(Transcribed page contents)
===

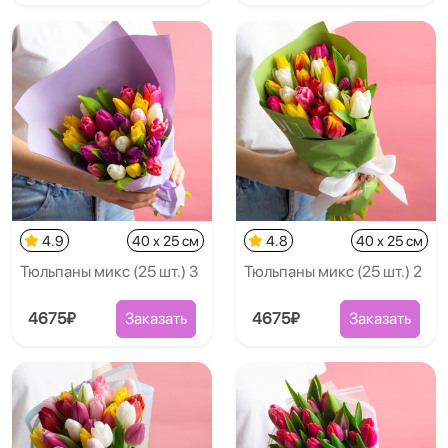
4.9
40 x 25 см
4.8
40 x 25 см
Тюльпаны микс (25 шт.) 3
Тюльпаны микс (25 шт.) 2
4675₽
Заказать
4675₽
Заказать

===

> [WHAT TO DO] A single number is the whole answer: how many lines in the data above hold the string "Тюльпаны".

> [RESPONSE AREA] 2